Reproduce, from the lines below, exactly the stretch that begins at the line containing "okies (and other" and ends at the line containing "for the next time I comment.", both included.

═════ Records shown ═════

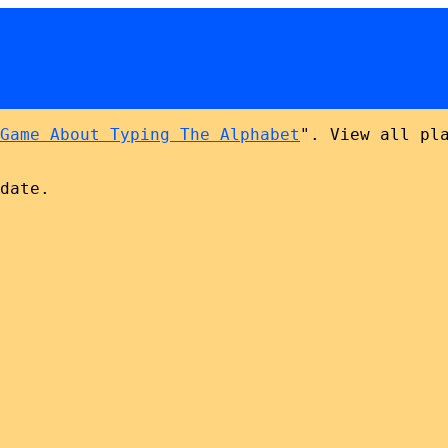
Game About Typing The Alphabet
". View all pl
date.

═════
═════ Records shown ═════

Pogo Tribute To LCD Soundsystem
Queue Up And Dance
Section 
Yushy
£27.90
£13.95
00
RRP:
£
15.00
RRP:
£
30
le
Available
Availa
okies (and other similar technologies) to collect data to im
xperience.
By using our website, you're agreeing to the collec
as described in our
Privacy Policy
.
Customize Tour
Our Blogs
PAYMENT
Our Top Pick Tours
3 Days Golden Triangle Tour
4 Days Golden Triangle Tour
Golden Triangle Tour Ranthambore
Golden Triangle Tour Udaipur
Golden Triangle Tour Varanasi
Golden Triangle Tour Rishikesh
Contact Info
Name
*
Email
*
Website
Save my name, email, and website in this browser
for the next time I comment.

═════

* [Solved problem]
okies (and other similar technologies) to collect data to im
xperience.
By using our website, you're agreeing to the collec
as described in our
Privacy Policy
.
Customize Tour
Our Blogs
PAYMENT
Our Top Pick Tours
3 Days Golden Triangle Tour
4 Days Golden Triangle Tour
Golden Triangle Tour Ranthambore
Golden Triangle Tour Udaipur
Golden Triangle Tour Varanasi
Golden Triangle Tour Rishikesh
Contact Info
Name
*
Email
*
Website
Save my name, email, and website in this browser
for the next time I comment.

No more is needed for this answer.